Olympic Games armchair observations
The Olympic Games, a time to settle down and watch a host of sports you only care about once every four years.
It’s a time when if challenged as to why you’ve remained seated in the armchair for the best part of a day, you can freely apply the excuse: “Because it only happens once every four years.”
But the need to devour all things Olympic Games can lead to forcing yourself to watch all manner of different events. After the first full weekend of action, I realised hours had passed while I watched a Ukrainian woman called Pavlova in the archery.
It’s been fascinating to watch the rowing, mainly to see titans of sport struggle with extreme winds and sometimes even sink. It’s way more exciting than the boat race for spectacular sinking potential.
In fact a challenge of Olympian proportions can actually be found attempting to circumnavigate the BBC’s Rio 2016 coverage.
It can be quite a mission finding something that’s a) actually live and/or b) features a Brit. Freesat, freeview, freefrom, whatever.
Another appeal for tuning in is to see who BBC presenter John Inverdale might offend next.
I must declare that since awarding me a degree ten years ago, Invers has gone downhill. Perhaps dishing out the honours to a bunch of graduates was the highpoint.
With past victims including Marion Bartoli and a rude word during last year’s Cheltenham Festival, he seems to be on the verge of tipping over into dangerous territory pretty much every time he begins a discussion. One of those people who would be fine if he just halved his amount of analysis before it gets sticky.
Such a gaffe looked like it was about to happen at the Rugby sevens event.
When Inverdale started to discuss the size of women’s rugby players with Sir Clive Woodward it was edge-of-the-seat stuff. Where’s he going with this? Just stop talking man! By accident rather than design he’s become must-watch viewing.
There’s certainly a fun game to be had, a bit like playing Andy Townsend bingo. Perhaps a sort of ‘Inverdale Russian Roulette’.
While we’re on all matters BBC, what’s with the Get Inspired campaign flashing up every so often? Having watched some beach volleyball (more below), let’s say I was inspired to go out and play the sport.
I stumbled upon a nearby ‘court’ the other day. Backing onto a car park, a herd of cows would have more fun playing around on that. The UK isn’t Brazil so let’s not con people.
As a man, trying to convince people you’re watching women’s beach volleyball for any other reason than the lack of kit is difficult. Particularly when one of them is called Brooke Sweat (yes real name). But normal bog-standard volleyball just doesn’t cut it. There’s too many players involved and you can’t see the sun shining.
Plus the time it takes to get your head around the rules and understand the scoring system, it’s already time for another sport.
Which brings me on to fencing – like jousting without the horse. Jousting is being petitioned for inclusion in future Olympic Games.

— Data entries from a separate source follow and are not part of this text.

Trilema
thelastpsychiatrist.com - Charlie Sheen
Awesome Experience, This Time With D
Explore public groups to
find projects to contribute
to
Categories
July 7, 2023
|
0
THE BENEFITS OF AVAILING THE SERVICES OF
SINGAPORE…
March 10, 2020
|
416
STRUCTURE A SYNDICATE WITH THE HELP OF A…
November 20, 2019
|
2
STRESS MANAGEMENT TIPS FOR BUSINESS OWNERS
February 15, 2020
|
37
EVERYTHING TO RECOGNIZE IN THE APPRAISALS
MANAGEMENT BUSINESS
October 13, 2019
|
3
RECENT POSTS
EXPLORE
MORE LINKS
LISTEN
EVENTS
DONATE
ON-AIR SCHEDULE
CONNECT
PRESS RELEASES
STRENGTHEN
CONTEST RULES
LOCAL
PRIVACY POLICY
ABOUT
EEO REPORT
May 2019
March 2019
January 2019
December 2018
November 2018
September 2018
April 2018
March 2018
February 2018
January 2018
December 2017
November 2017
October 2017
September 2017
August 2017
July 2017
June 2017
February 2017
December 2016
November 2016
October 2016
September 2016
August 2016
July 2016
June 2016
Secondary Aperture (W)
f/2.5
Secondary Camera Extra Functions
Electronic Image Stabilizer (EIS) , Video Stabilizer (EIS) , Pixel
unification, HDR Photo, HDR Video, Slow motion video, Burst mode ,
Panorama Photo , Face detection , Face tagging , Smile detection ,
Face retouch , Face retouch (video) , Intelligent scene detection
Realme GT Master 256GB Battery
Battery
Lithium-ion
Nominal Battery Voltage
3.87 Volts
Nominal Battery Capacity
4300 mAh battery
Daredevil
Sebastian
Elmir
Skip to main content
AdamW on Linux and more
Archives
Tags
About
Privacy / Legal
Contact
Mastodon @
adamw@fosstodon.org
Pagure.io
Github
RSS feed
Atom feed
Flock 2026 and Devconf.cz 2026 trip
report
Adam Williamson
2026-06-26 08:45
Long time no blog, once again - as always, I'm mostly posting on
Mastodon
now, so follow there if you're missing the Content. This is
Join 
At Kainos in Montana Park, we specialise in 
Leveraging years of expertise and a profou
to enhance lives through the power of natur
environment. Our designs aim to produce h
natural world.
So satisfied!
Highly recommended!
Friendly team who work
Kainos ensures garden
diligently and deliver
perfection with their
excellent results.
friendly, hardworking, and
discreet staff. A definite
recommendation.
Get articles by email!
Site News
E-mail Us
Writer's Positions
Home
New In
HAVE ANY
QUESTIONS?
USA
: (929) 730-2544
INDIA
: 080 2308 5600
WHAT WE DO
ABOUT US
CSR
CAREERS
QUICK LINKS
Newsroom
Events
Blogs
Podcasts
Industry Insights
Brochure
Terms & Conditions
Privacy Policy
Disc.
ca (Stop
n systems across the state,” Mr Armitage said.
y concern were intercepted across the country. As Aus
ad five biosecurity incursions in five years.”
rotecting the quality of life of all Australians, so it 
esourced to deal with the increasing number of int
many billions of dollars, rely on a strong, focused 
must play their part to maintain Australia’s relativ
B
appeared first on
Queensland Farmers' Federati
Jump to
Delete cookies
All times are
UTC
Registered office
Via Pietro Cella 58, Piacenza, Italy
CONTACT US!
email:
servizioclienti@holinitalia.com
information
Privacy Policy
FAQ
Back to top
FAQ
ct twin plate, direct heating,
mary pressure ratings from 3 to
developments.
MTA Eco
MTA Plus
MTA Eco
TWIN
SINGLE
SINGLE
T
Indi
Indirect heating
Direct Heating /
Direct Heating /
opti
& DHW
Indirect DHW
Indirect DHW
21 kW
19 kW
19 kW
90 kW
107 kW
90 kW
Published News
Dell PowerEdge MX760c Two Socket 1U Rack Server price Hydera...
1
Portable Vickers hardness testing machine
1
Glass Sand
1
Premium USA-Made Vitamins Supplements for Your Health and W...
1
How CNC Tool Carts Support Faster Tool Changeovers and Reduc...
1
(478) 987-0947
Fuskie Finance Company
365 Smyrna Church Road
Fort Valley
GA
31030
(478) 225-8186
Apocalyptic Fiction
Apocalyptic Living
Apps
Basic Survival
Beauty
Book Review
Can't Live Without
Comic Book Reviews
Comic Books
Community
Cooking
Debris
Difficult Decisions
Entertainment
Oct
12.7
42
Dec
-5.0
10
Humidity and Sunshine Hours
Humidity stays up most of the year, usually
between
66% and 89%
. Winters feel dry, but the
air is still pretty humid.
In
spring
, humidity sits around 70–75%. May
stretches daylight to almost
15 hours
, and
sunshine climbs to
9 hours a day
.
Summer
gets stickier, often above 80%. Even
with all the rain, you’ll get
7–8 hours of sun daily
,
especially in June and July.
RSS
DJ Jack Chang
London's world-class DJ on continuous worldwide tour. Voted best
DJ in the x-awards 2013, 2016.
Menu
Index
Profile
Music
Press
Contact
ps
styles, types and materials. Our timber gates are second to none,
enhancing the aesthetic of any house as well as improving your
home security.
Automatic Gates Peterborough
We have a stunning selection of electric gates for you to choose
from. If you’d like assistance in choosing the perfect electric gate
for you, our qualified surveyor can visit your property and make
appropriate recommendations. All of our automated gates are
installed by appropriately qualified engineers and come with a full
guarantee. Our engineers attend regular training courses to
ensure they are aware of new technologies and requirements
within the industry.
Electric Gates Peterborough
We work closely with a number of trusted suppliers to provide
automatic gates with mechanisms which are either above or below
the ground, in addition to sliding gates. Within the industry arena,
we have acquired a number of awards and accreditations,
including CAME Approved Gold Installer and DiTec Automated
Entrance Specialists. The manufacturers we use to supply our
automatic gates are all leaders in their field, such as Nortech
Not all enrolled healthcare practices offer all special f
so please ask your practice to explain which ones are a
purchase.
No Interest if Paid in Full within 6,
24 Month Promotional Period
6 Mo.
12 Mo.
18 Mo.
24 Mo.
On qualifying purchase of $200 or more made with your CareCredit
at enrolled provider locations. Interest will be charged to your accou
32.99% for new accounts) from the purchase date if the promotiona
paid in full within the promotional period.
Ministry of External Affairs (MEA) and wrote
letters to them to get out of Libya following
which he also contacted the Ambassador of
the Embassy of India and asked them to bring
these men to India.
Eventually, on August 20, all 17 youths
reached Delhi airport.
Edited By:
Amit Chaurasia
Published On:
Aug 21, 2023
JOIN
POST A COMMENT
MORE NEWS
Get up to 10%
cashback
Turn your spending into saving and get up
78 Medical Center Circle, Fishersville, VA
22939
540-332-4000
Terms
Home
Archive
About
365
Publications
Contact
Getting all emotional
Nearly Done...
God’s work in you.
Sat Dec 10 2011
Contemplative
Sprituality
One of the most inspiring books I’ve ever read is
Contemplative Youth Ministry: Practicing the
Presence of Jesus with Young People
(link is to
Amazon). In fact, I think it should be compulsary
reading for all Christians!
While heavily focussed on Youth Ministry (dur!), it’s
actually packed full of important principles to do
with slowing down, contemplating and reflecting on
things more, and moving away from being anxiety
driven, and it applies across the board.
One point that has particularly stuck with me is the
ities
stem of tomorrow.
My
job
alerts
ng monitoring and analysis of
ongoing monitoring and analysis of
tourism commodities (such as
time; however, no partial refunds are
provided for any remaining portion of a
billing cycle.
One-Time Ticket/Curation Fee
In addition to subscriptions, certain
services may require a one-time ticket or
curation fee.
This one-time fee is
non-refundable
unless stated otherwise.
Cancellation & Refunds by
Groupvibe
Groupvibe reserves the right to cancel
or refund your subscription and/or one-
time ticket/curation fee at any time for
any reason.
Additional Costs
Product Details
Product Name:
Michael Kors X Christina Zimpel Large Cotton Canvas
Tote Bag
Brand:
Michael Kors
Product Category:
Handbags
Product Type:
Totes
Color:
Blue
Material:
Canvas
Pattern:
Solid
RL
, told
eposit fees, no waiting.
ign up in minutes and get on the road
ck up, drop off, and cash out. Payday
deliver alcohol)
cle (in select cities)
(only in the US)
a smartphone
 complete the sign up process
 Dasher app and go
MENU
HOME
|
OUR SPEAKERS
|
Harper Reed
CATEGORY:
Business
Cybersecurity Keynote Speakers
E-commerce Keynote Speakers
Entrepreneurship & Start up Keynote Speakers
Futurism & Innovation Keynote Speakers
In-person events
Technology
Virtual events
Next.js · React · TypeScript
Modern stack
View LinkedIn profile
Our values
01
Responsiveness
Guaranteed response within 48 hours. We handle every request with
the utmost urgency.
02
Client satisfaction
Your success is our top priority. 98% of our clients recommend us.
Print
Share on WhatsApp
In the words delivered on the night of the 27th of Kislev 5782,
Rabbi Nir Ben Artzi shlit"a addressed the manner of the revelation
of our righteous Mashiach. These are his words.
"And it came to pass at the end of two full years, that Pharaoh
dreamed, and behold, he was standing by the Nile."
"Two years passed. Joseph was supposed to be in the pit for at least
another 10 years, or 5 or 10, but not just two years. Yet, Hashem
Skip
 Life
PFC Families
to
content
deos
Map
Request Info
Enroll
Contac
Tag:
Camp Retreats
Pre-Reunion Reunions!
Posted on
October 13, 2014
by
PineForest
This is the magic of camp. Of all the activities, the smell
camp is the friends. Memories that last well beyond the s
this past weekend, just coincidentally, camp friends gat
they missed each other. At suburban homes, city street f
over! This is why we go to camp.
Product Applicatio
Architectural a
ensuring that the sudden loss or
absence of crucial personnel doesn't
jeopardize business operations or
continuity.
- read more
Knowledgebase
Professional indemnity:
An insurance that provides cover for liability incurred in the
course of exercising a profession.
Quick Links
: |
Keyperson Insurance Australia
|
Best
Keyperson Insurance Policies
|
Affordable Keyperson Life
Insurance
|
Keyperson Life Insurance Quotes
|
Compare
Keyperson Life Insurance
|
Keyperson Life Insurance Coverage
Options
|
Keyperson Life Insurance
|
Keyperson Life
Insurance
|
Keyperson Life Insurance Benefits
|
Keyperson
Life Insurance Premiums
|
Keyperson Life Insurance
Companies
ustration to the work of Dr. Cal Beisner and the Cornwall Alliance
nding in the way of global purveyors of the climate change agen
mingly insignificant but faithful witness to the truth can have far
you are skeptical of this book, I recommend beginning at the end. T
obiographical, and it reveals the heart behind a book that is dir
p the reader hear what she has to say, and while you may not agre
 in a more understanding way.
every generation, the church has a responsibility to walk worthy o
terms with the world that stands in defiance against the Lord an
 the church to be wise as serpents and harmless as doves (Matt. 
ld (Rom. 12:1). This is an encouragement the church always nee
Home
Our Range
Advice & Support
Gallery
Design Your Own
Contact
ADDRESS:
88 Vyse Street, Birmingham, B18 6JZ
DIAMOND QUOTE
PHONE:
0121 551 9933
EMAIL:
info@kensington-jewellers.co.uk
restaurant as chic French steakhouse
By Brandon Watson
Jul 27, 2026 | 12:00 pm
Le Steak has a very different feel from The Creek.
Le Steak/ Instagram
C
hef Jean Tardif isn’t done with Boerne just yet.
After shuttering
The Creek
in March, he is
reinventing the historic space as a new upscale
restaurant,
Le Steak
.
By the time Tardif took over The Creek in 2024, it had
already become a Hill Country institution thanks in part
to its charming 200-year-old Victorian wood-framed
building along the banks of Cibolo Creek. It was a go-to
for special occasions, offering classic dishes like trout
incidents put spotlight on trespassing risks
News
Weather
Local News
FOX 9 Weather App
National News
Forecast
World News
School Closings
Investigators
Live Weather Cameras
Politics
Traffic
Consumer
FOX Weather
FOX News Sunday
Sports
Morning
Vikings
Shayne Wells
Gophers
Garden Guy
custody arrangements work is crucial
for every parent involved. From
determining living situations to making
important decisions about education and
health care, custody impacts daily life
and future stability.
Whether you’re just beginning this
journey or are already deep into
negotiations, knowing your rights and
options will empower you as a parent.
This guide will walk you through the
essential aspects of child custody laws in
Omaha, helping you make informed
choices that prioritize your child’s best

I last watched fencing when Madonna did it in Die Another Day.
Olympic fencers and their attire remind me of beekeepers, very patriotic ones. The action happens so fast, there are lights on their head guards, lights on the floor – the whole set-up looks like some fantastic night at the disco.
Watching action from Team GB’s Laurence Halsted against Chinese fencer Chen Haiwei, the commentator uttered: “My way or the Haiwei’. Entirely predictable yes, but this is also what the Olympics means to an armchair fan and writer. Proper punning. On the piste, foiled again etc …
That and whiling away hours in front of obscure sports.